• Provided entries:
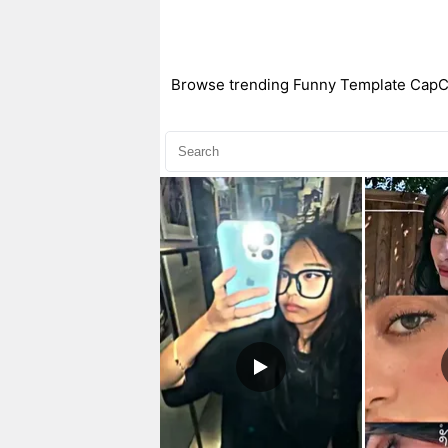
Browse trending Funny Template CapCut 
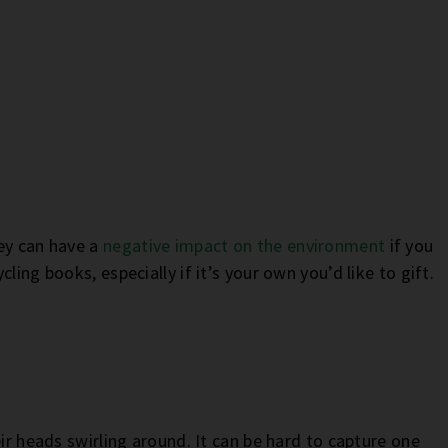
ey can have a
negative impact on the environment
if you
ling books, especially if it’s your own you’d like to gift.
eir heads swirling around. It can be hard to capture one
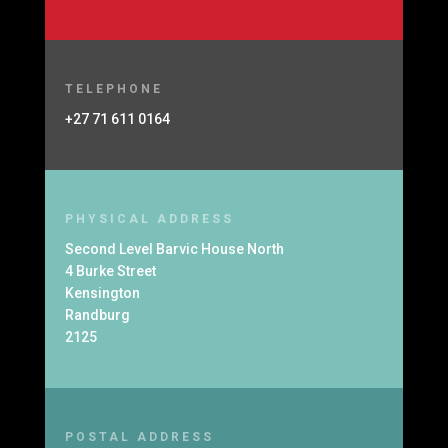
TELEPHONE
+27 71 611 0164
PHYSICAL ADDRESS
Second Level Barvic House North
4 Burke Street
Kensington
Randburg
2125
POSTAL ADDRESS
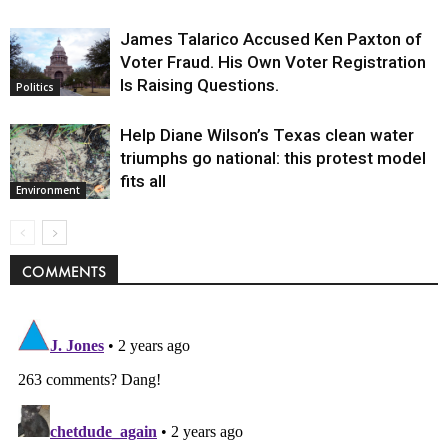
James Talarico Accused Ken Paxton of
Voter Fraud. His Own Voter Registration
Is Raising Questions.
Politics
Help Diane Wilson’s Texas clean water
triumphs go national: this protest model
fits all
Environment
COMMENTS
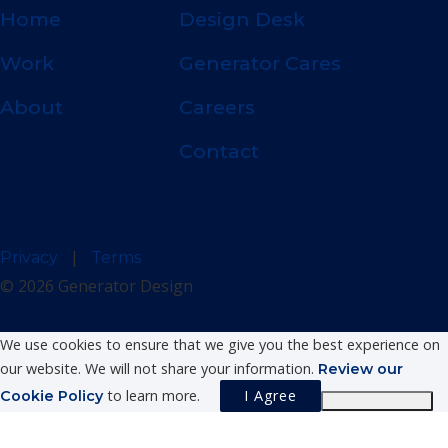
Home
Design Desk
Work
Generator Cares
About
Careers
Contact
|
Privacy
Terms
© 2026 Generator Design
We use cookies to ensure that we give you the best experience on
our website. We will not share your information.
Review our
to learn more.
I Agree
Cookie Policy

• About this exercise: Please write out exactly, and only, the lines from the beginning of the entries through the line containing "Help Diane Wilson’s Texas clean water", including both and skipping all pictures.

• Response to the exercise:
Browse trending Funny Template CapCut 
ey can have a
negative impact on the environment
if you
ling books, especially if it’s your own you’d like to gift.
eir heads swirling around. It can be hard to capture one
TELEPHONE
+27 71 611 0164
PHYSICAL ADDRESS
Second Level Barvic House North
4 Burke Street
Kensington
Randburg
2125
POSTAL ADDRESS
James Talarico Accused Ken Paxton of
Voter Fraud. His Own Voter Registration
Is Raising Questions.
Politics
Help Diane Wilson’s Texas clean water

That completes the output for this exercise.